↓↓↓

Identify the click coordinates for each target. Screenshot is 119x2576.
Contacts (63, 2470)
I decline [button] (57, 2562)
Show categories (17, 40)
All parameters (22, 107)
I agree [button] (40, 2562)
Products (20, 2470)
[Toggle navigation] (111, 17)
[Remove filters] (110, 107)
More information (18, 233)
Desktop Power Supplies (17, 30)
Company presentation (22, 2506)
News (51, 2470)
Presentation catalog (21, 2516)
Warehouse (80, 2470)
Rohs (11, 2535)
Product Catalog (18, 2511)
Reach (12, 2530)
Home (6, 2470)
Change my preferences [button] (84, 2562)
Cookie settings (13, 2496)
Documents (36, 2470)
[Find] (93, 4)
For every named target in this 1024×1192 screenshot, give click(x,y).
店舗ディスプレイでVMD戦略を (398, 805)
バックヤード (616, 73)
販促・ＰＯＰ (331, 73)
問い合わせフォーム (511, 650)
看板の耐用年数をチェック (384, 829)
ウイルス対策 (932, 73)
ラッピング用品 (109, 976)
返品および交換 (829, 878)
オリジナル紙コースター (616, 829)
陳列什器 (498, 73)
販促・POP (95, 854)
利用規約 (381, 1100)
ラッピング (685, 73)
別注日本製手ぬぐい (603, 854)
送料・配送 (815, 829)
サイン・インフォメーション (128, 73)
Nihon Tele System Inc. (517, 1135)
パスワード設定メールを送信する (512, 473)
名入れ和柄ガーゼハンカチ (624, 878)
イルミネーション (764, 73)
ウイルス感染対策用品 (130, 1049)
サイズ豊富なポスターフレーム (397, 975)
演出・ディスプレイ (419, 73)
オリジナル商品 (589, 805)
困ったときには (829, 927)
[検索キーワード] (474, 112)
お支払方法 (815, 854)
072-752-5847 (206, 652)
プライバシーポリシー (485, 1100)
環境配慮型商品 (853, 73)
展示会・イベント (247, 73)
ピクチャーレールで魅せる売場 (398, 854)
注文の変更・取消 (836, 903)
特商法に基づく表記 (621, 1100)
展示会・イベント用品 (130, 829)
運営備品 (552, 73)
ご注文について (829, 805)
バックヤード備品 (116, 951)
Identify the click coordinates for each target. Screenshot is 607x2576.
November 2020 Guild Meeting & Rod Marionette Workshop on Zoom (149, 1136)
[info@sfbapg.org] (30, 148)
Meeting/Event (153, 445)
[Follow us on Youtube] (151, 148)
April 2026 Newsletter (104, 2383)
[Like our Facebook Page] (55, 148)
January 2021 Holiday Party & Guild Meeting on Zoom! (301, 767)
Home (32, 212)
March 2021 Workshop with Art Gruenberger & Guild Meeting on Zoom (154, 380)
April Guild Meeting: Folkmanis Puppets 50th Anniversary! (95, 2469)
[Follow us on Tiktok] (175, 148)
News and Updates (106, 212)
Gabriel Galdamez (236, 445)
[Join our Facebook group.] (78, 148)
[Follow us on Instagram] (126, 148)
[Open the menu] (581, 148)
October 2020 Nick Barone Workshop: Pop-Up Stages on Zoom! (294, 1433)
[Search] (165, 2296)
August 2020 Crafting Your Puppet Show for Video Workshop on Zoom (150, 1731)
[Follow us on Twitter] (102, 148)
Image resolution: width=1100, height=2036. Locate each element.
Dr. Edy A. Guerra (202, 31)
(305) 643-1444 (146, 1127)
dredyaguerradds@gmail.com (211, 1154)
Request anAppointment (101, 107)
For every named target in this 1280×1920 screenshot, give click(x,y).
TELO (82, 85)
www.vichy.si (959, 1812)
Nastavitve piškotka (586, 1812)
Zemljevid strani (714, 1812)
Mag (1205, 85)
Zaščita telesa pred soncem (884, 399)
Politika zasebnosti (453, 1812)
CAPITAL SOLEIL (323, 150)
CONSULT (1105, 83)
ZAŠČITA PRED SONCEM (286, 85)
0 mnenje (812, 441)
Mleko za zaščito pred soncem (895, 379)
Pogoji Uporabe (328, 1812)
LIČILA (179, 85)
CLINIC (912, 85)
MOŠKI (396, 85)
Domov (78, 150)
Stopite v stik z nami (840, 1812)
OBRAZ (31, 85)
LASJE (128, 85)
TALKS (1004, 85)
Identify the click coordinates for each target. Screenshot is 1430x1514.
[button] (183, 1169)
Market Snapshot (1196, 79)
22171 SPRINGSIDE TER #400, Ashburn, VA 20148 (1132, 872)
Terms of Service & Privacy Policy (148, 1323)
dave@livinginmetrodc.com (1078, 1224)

↑↑↑

> _What you have to do_
From the listing above, repeat exactly the lines starting at the line that includes "[Search] (165, 2296)" and ending at the line that includes "CLINIC (912, 85)", with nothing outside that span.

> _Output for this exercise_
[Search] (165, 2296)
August 2020 Crafting Your Puppet Show for Video Workshop on Zoom (150, 1731)
[Follow us on Twitter] (102, 148)
Image resolution: width=1100, height=2036. Locate each element.
Dr. Edy A. Guerra (202, 31)
(305) 643-1444 (146, 1127)
dredyaguerradds@gmail.com (211, 1154)
Request anAppointment (101, 107)
For every named target in this 1280×1920 screenshot, give click(x,y).
TELO (82, 85)
www.vichy.si (959, 1812)
Nastavitve piškotka (586, 1812)
Zemljevid strani (714, 1812)
Mag (1205, 85)
Zaščita telesa pred soncem (884, 399)
Politika zasebnosti (453, 1812)
CAPITAL SOLEIL (323, 150)
CONSULT (1105, 83)
ZAŠČITA PRED SONCEM (286, 85)
0 mnenje (812, 441)
Mleko za zaščito pred soncem (895, 379)
Pogoji Uporabe (328, 1812)
LIČILA (179, 85)
CLINIC (912, 85)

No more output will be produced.